======== Entries provided

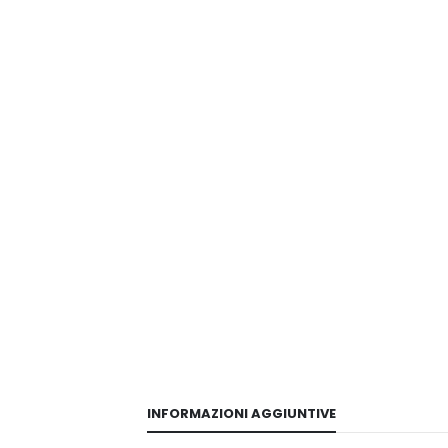
INFORMAZIONI AGGIUNTIVE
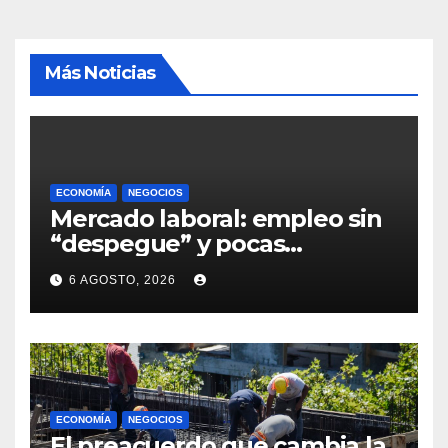
Más Noticias
ECONOMÍA
NEGOCIOS
Mercado laboral: empleo sin
“despegue” y pocas
expectativas empresariales
6 AGOSTO, 2026
sobre aumento de personal
ECONOMÍA
NEGOCIOS
El preacuerdo que cambia la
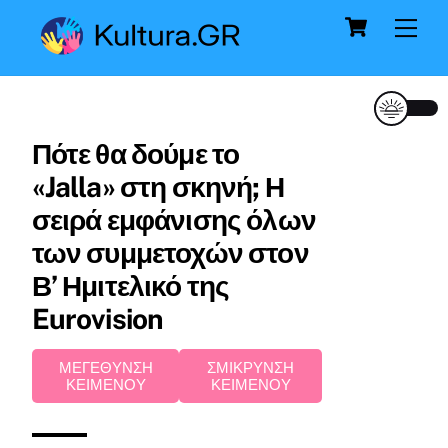
Cart
Skip
Me
to
content
Πότε θα δούμε το
«Jalla» στη σκηνή; Η
σειρά εμφάνισης όλων
των συμμετοχών στον
Β’ Ημιτελικό της
Eurovision
ΜΕΓΕΘΥΝΣΗ
ΣΜΙΚΡΥΝΣΗ
ΚΕΙΜΕΝΟΥ
ΚΕΙΜΕΝΟΥ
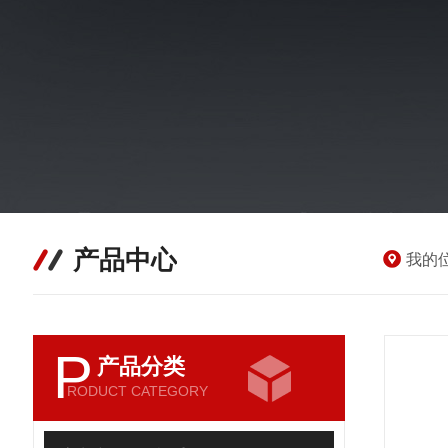
产品中心
我的
P
产品分类
RODUCT CATEGORY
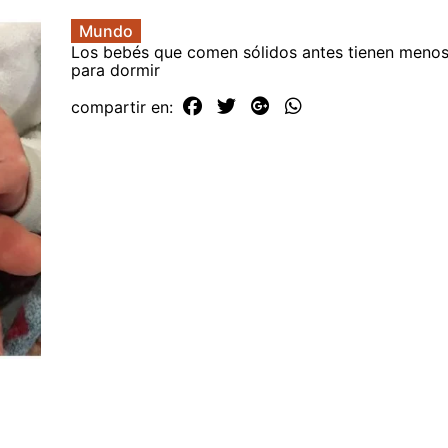
Mundo
Los bebés que comen sólidos antes tienen meno
para dormir
compartir en:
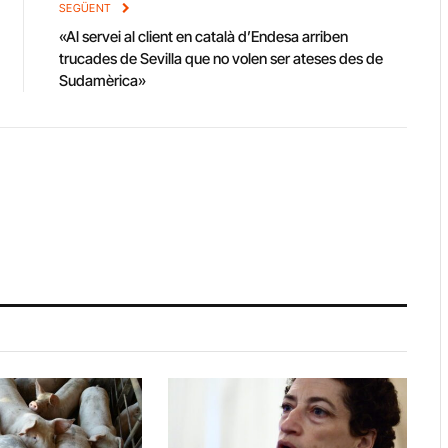
SEGÜENT
«Al servei al client en català d’Endesa arriben
trucades de Sevilla que no volen ser ateses des de
Sudamèrica»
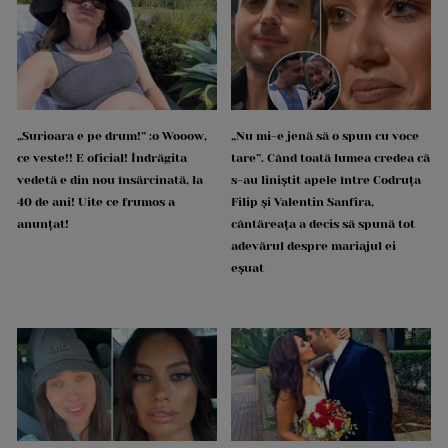
„Surioara e pe drum!” :o Wooow,
„Nu mi-e jenă să o spun cu voce
ce veste!! E oficial! Îndrăgita
tare”. Când toată lumea credea că
vedetă e din nou însărcinată, la
s-au liniștit apele între Codruța
40 de ani! Uite ce frumos a
Filip și Valentin Sanfira,
anunțat!
cântăreața a decis să spună tot
adevărul despre mariajul ei
eșuat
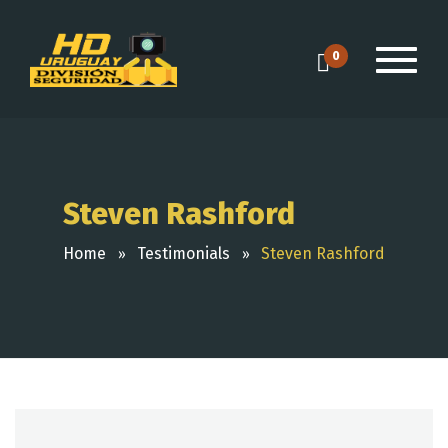
0
Steven Rashford
Home
Testimonials
Steven Rashford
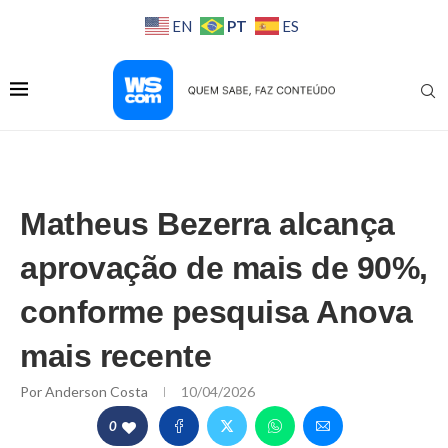
PT
EN
ES
Matheus Bezerra alcança
aprovação de mais de 90%,
conforme pesquisa Anova
mais recente
Por
Anderson Costa
10/04/2026
0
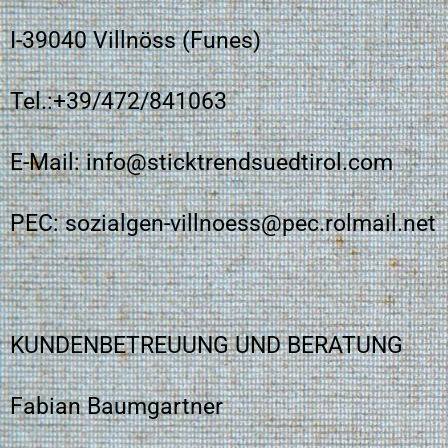
I-39040 Villnöss (Funes)
Tel.:+39/472/841063
E-Mail: info@sticktrendsuedtirol.com
PEC: sozialgen-villnoess@pec.rolmail.net
KUNDENBETREUUNG UND BERATUNG
Fabian Baumgartner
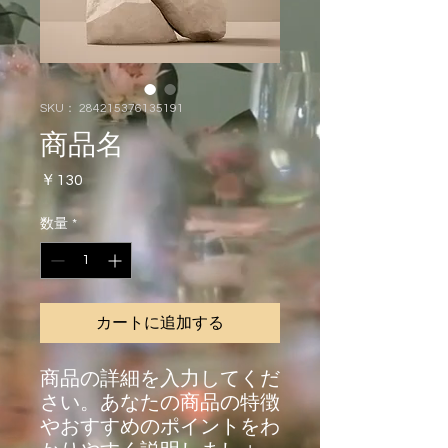
SKU： 284215376135191
商品名
価
￥130
格
数量
*
カートに追加する
商品の詳細を入力してくだ
さい。あなたの商品の特徴
やおすすめのポイントをわ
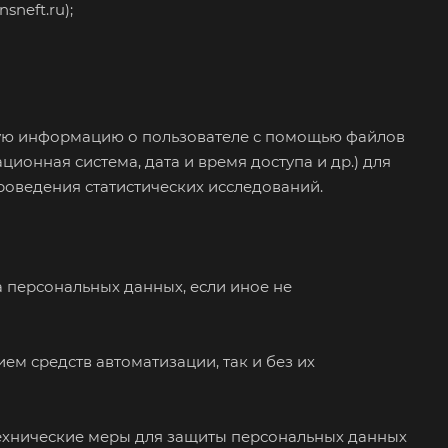
neft.ru);
ескую информацию о пользователе с помощью файлов
ационная система, дата и время доступа и др.) для
роведения статистических исследований.
а персональных данных, если иное не
ем средств автоматизации, так и без их
ехнические меры для защиты персональных данных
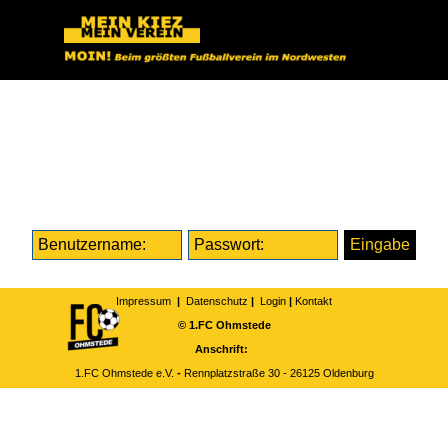
Direkt zum Seiteninhalt
LOGIN
Impressum
|
Datenschutz
|
Login
|
Kontakt
© 1.FC Ohmstede
Anschrift:
1.FC Ohmstede e.V.
-
Rennplatzstraße 30 -
26125 Oldenburg
Zurück zum Seiteninhalt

================

## What the exercise asks
When a line in the data contains "Seiteninhalt", return it as written.

## Task output
Direkt zum Seiteninhalt
Zurück zum Seiteninhalt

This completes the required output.